Having worked at probably one of the most notorious and famed Patagonian hostels located in one of Chile's most southern towns, I've had the opportunity to experience a traveler's dream, the Patagonian buzz, an adventurer's playground, the aftermath of Spanish colonialism (and from that Chilean culture), dirt-bag romance, and new ideas.
It's been a dynamic season; I've hiked and climbed in beautiful wilderness shaped by dramatic stints of ice, water, and wind. I've met influential people and professionals in their own kind. I've leaned more of the Spanish language than I had known coming in. I've worked alongside a variety of characters who will forever be my friends. I've drank more nights than not, many of which are hard to remember. I've explored barren lands once inhabited by people who lived free and sustainably. And even though I wasn't the first to explore these amazing places (even the first German settlers cannot have that claim), I feel even closer to the earth than before, and realize more how much we have to loose if it is not looked after.
One day I was sitting at a table grinding peanuts into peanut butter. Two Aussies walked in and had asked to post a message on our hostel's bulletin board. I asked what the message was for, and after explaining to me that they had two extra spots in their Subaru heading North, I told them not to post that message because my sister and I were going to fill those spots.
And so it began. I said goodbye to the hostel family and the communal securities that I became accustomed to and started driving North in a dodgy Subaru occupied by 1 Aussie, 1 German, my sister and me. We headed north on the infamous Ruta 40, along the east side of the Patagonian steppe in Argentina. We're lucky to have still experienced the remaining dirt sections of the "cuarenta", at times being the only car for hours (Argentina is currently working to pave all sections of Ruta 40 making Southern Patagonia more accessible by large bus and truck).

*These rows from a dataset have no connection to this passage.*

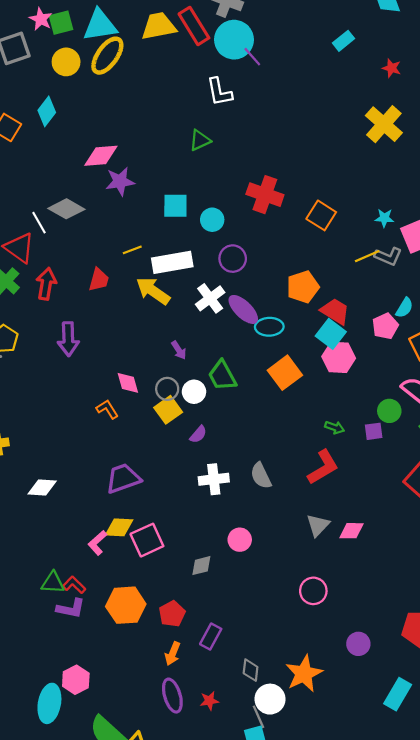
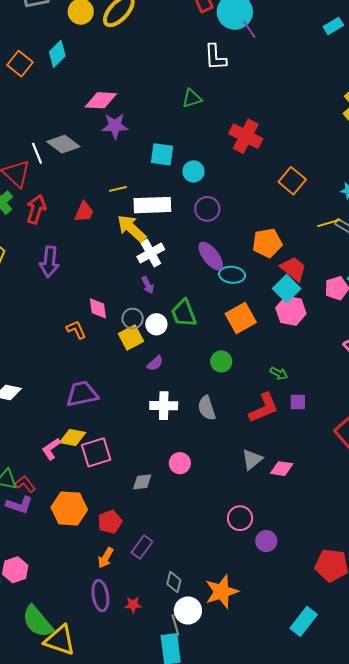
red cross: (265, 195) -> (246, 136), moved
white cross: (210, 298) -> (151, 253), moved
green circle: (389, 411) -> (221, 361), moved
purple square: (374, 431) -> (298, 402), moved
purple circle: (358, 644) -> (266, 541), moved

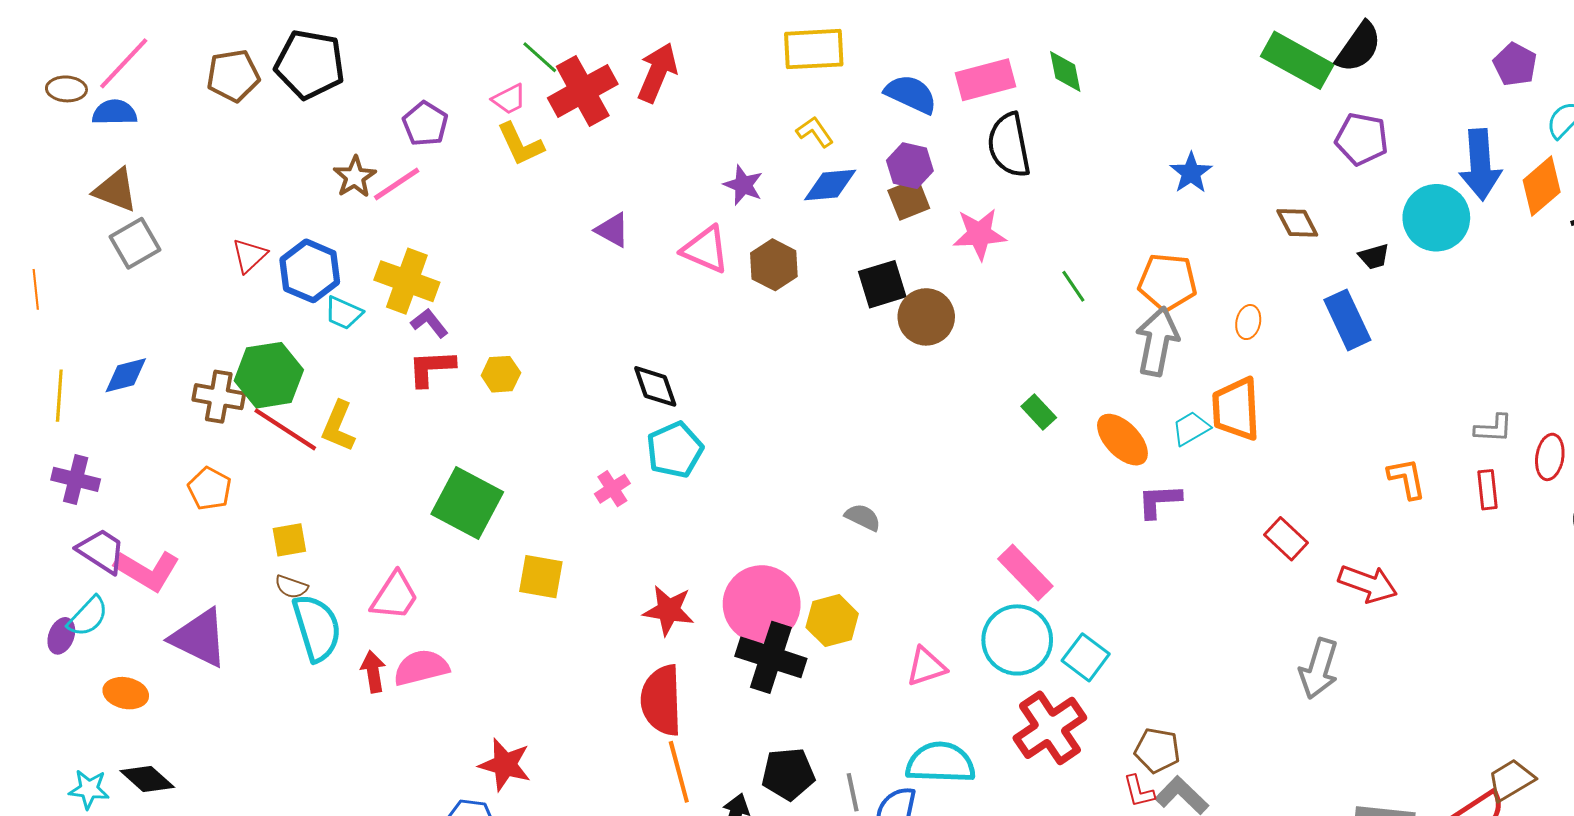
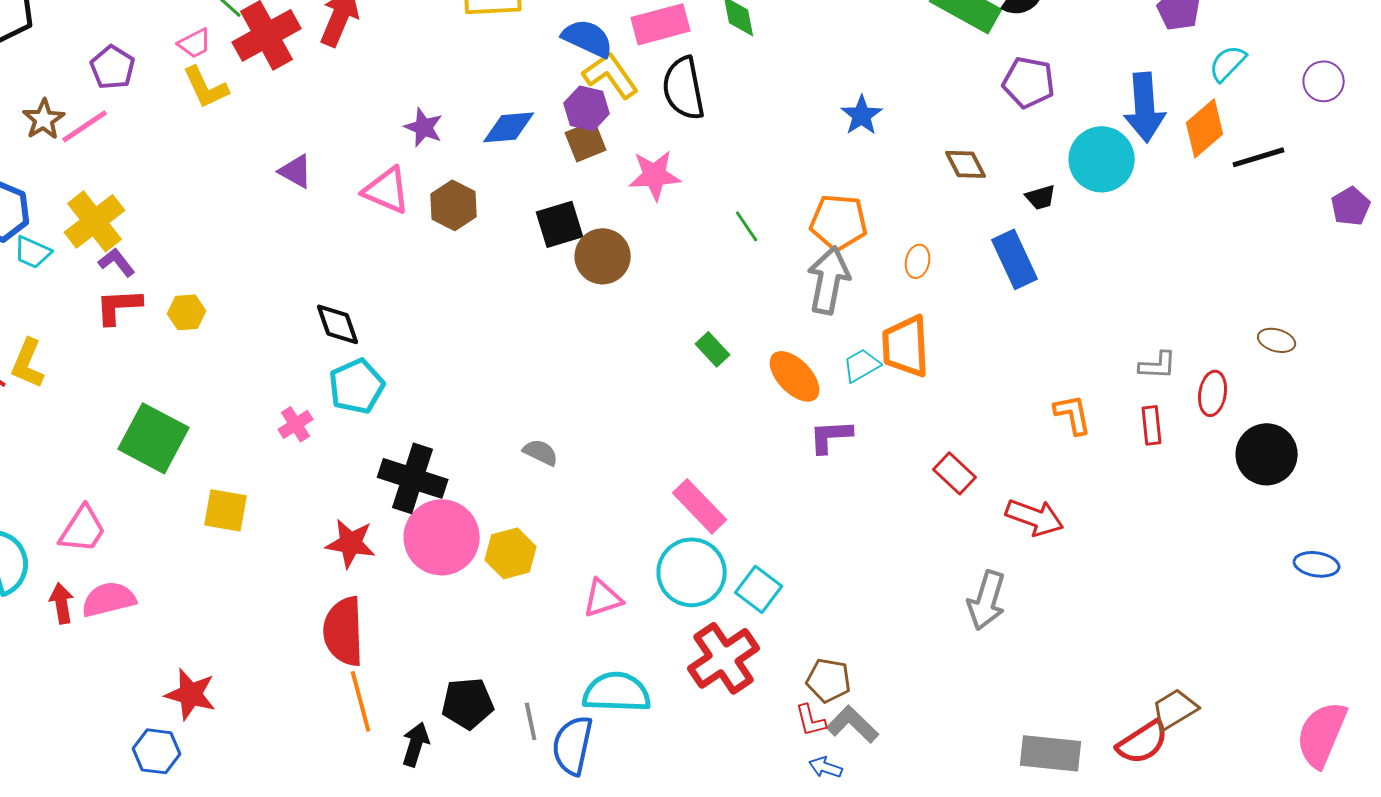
yellow L-shape: (815, 132) -> (611, 75), moved, size x1.5
yellow cross: (407, 281) -> (95, 221), turned 32
black cross: (771, 657) -> (413, 478), moved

We made a pit stop at "Cueva de las Manos", one of my favorite places in Patagonia. Imagine perfectly intact hand paintings ranging from 1300 to 9300 years old, located in a breath taking, remote, and hidden canyon. It amazes me that various indigenous groups had inhabited this canyon for over 8000 years and had changed nothing of its beauty, leaving only a handful of eloquent paintings behind (no pun intended). Then I thought of a city like Los Angeles where modern day humans have raped and overturned every square inch of its soil not even 200 years after its first civilized inhabitants had arrived.
Not long after Cueva de Las Manos we arrived to the small pueblo town of Perito Moreno and not long after that we were pushing our broken down Subaru back to Perito Moreno. It was here that my sister and I were standing on a street corner, trying to figure out our next move when a camper-van pulled up and parked right in front of us. Out walked a couple from Portland traveling through Patagonia with their 4 year old son who asked if we needed a hitch north towards Bariloche. After saying goodbye to the Aussie and German, we found ourselves continuing north, sitting in a campervan and facing a sleepy but curious 4 year old boy. After a couple days of Patagonian Portlandia, we were dropped off in the 'hippie' pueblo called El Bolson, where my sister and I ended up taking a 4 day trip into the mountains. I could write a short novel about our experience with Julio the refugiero and maybe I will some day.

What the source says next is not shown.